The 2003 International Consensus Guidelines recommended screening all transplant patients with FPG at least once a week for the first 4 weeks, then at 3, 6, and 12 months, and annually thereafter. Plasma glucose levels should also be randomly monitored at regular intervals, preferably concomitantly with immunosuppressant level testing (for patients’ convenience). In those with an intermediate FPG, defined as plasma glucose between 110–125 mg/dL; 6.1–6.9 mmol/L, and normal FPG, defined as FPG <110 mg/dL; 6.1 mmol/L, a 2-hour OGTT should be considered.2

The 2005 updated International Consensus Guidelines recommended screening all individuals, regardless of diabetic status, with FPG at regular intervals and OGTT be performed in those with an intermediate FPG. After the first 3 months posttransplant, A1C testing should be part of the same screening schedule as that of FPG.3

Although the 2-hour OGTT diagnostic criteria may be more sensitive in identifying patients with IGT or NODAT than those set for FPG, screening all renal transplant patients with OGTT may be costly and impractical in clinical practice. The 2003 International Consensus Guidelines suggested OGTT in patients with intermediate or normal FPG defined as FPG < 110 mg/dL (6.1 mmol/L). However, the rationale for performing an OGTT in all patients with FPG < 110 mg/dL (6.1 mmol/L) was not substantiated and such practice may also entail testing a large number of patients, which may not be feasible.
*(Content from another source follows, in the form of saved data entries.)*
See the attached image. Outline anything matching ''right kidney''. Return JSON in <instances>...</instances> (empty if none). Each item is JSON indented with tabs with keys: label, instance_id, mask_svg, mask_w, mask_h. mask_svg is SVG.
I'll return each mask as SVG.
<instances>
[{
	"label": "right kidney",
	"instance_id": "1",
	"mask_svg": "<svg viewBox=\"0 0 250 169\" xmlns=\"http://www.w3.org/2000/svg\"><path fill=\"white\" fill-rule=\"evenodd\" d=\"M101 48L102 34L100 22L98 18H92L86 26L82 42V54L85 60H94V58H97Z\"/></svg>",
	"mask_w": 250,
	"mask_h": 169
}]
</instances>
In the authors’ opinion, OGTT should be considered in patients with multiple risk factors for NODAT, whereas FPG or A1C or both can be used to screen or risk stratify patients and should be monitored in all renal transplant recipients at regular intervals. In the case A1C is used, clinicians are advised to confirm that the assays involved have been standardized and validated. Additionally, it should be noted that A1C cannot be accurately interpreted within the first 3 months posttransplantation due to various factors including possible blood transfusions in the early posttransplant period and the presence of anemia or impaired graft function. Blood transfusions may render the test invalid while anemia and kidney impairment can directly interfere with the A1C assay. In islet cell transplant recipients, an artifactual reduction in A1C level has been reported in recipients receiving dapsone for Pneumocystis carinii (P. jiroveci) prophylaxis.19 The cause is unknown but a reduction in red cell lifespan or hemolysis or both has been implicated.
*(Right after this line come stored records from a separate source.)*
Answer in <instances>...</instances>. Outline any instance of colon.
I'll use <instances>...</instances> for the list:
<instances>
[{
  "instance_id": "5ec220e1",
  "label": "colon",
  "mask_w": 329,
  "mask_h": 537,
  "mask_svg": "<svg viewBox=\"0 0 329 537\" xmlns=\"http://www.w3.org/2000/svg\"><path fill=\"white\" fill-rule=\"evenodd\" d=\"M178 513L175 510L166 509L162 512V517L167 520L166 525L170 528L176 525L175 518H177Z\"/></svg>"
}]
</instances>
The available literature suggests that similar to the nontransplant settings, the risk for developing NODAT appears to follow a continuum across the entire spectrum of subdiabetic glycemic values. Renal transplant recipients with higher surveillance FPG, higher A1C levels, or both, may convey higher NODAT risk compared with those with lower values and are thus justified to undergo OGTT. Whether all patients with new-onset hyperglycemia in the immediate postoperative period, particularly those requiring insulin, should undergo OGTT at long-term follow-up remains to be studied. Similarly, whether diabetes prediction models can be used to incite further diagnostic testing with an OGTT remains to be explored.
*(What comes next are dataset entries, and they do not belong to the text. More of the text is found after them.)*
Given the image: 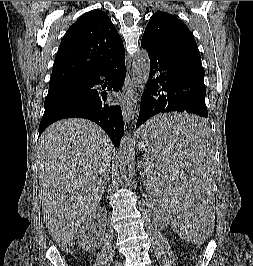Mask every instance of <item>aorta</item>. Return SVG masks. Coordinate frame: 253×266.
<instances>
[{
  "mask_svg": "<svg viewBox=\"0 0 253 266\" xmlns=\"http://www.w3.org/2000/svg\"><path fill=\"white\" fill-rule=\"evenodd\" d=\"M150 59L146 50L139 49L135 53L132 69V80L137 86H145L149 79ZM119 170L124 182L132 179L135 172V150L131 136L125 133L118 150Z\"/></svg>",
  "mask_w": 253,
  "mask_h": 266,
  "instance_id": "762f6f07",
  "label": "aorta"
}]
</instances>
Lastly, it should be noted that the International Expert Committee has recently advocated the use of standardized A1C in the diagnosis of diabetes mellitus in the general population. If A1C testing is not possible, FPG or 2-hour plasma glucose are considered acceptable alternative diagnostic tools.20 In the United States, OGTT has largely been abandoned outside of screening for gestational diabetes, due to its complexity and low reproducibility.21 However, in contrast to the nontransplant settings, the use of A1C in the diagnosis of NODAT has not been validated, particularly in the early posttransplant period, due to the presence of multiple confounding factors. Therefore, OGTT has remained the gold-standard test for the diagnosis of new-onset diabetes after organ transplantation. A suggested algorithm for NODAT screening is shown in Figure 1.

Figure 1

Targeting new onset diabetes after transplantation (NODAT).

Note: ψOral Glucose Tolerance Testing (OGTT) is the current gold standard test for the diagnosis of NODAT.

Abbreviations: FPG, fasting plasma glucose; iFG, impaired fasting glucose; NODAT, new-onset diabetes after transplantation.